Won't any leaf do? photo Toby Hudson

     Key to Tallamy’s call to plant natives is the assertion that most native insects are specialists that can only live off a small number of native plants. They’ve evolved over thousands of generations to be able to overcome the physiologic defenses of those plants, such as toxins that make leaves less appealing and digestible. They’ve synchronized their life cycles with those plants' and adapted to be able to sense them in their surroundings. 


     Is this true? The evolving evidence is that it’s more complicated. Some native insects really need particular native plants. We all know how monarch butterflies are suffering from decreased populations of native milkweeds, which their caterpillars need for food. 

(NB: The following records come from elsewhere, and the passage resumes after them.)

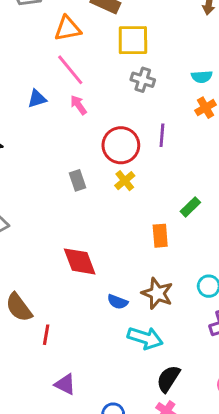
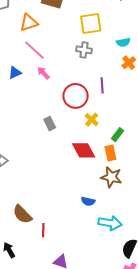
yellow square: (133, 40) -> (91, 23), moved
yellow cross: (125, 181) -> (92, 120), moved
green rectangle: (190, 207) -> (117, 135), moved
red diamond: (80, 261) -> (84, 150), moved
brown star: (157, 293) -> (111, 177), moved

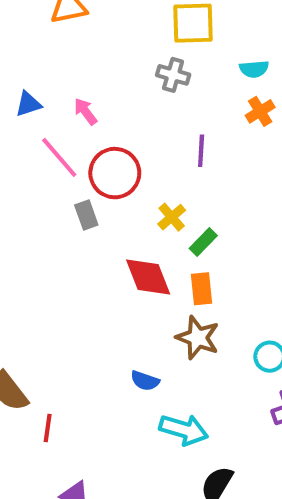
pink line: (34, 50) -> (59, 157), moved
red circle: (76, 96) -> (115, 173), moved
green rectangle: (117, 135) -> (203, 242), moved

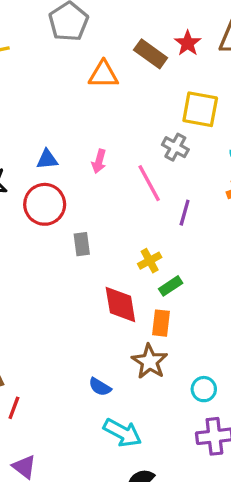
blue triangle: (28, 104) -> (47, 159), moved
pink arrow: (85, 111) -> (99, 161), turned -140
pink line: (59, 157) -> (149, 183), moved
red circle: (115, 173) -> (45, 204), moved

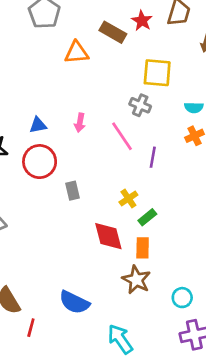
blue semicircle: (100, 387) -> (74, 302), moved, size x1.6
cyan arrow: (123, 433) -> (120, 339), turned -148

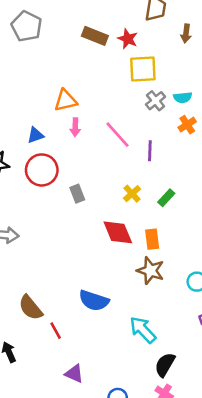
red star: (142, 21) -> (128, 39), moved
orange triangle: (77, 53) -> (66, 101), moved
gray cross: (140, 105) -> (156, 101), moved, turned 36
green rectangle: (147, 217) -> (166, 198), moved
red line: (31, 328) -> (56, 331), turned -36

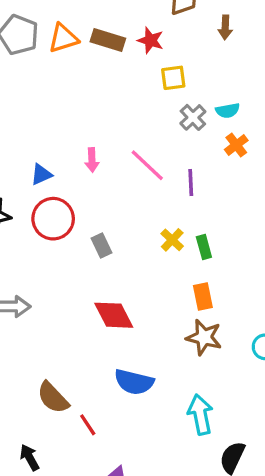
yellow square: (143, 69) -> (173, 78), size x0.7
orange triangle: (66, 101) -> (63, 38), moved
green rectangle: (166, 198) -> (204, 247), moved, turned -54
red diamond: (118, 232) -> (114, 315), moved
cyan arrow: (143, 330) -> (200, 415), turned 36

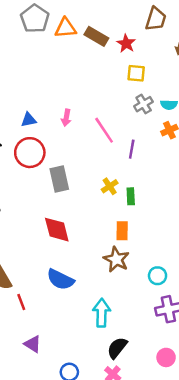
gray rectangle: (101, 245) -> (59, 179), size x1.5

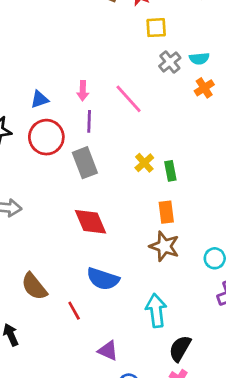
purple line: (132, 149) -> (89, 121), moved
red line: (21, 302) -> (74, 311), moved
purple triangle: (33, 344) -> (108, 351), moved

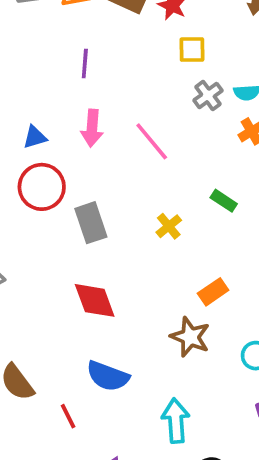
pink arrow: (83, 91) -> (92, 128), size x1.4
purple line: (89, 121) -> (85, 63), moved
green rectangle: (170, 171) -> (224, 201), moved, turned -48
orange rectangle: (166, 212) -> (213, 292), moved, turned 60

Monarch caterpillar chewing a milkweed leaf-photo Judy Gallagher

But it turns out that some insects can cope with a broader selection of food plants, and some are already evolving to be able to live off nonnative plants. With short lifetimes, insects are able to evolve more quickly than longer-lived species such as humans.

     It’s relevant to distinguish between leaf-eating insects and pollinators. An insect that chews leaves for food may truly need its chosen plant species to survive. An insect that collects pollen and nectar may choose from a variety of plants, including some nonnatives. 


Eastern tiger swallowtail nectaring on nonnative butterfly bush

Pollinators can deal with cultivars selected from native populations for new characteristics such as different flower colors or variegated foliage.

A bee doesn't object to this black-eyed Susan's ornamental petal colors

     Tallamy and his team are refining their theory with ongoing research on which plants are attractive to insects. At the Mt. Cuba Center, a Delaware botanic garden, they’re counting insects on a list of native trees and comparing them to counts on “nativars,” selected varieties of the same species that differ from the straight natives in characteristics such as growth habit, disease resistance, foliage color, and berry size. So far they’ve found that blueberry bushes with larger berries actually attracted more insects, disease-resistant American elms drew as many insects as the unimproved species that succumbed to Dutch elm disease, and trees with ornamental purple leaves were less popular with insects than trees with green leaves.


Disease-resistant elm selections are OK for native insects-photo Msact

     This kind of painstaking species-by-species research is what will provide gardeners with meaningful planting guidelines. There are other choices to make. Do we need plants from our local ecoregion, or will other North American natives do just as well? Will we choose organic or conventionally grown plants? Locally sourced or not? Will we use clones, plants that are produced asexually through cuttings or tissue culture?

     So far I’m not feeling cramped by prioritizing native plants. There are plenty of appealing native shrubs and perennials I haven’t grown yet. I do prefer insecticide-free plants because of my concern about harm done by neonicotinoids. I’m looking forward to more information on “nativars” to guide future shopping trips.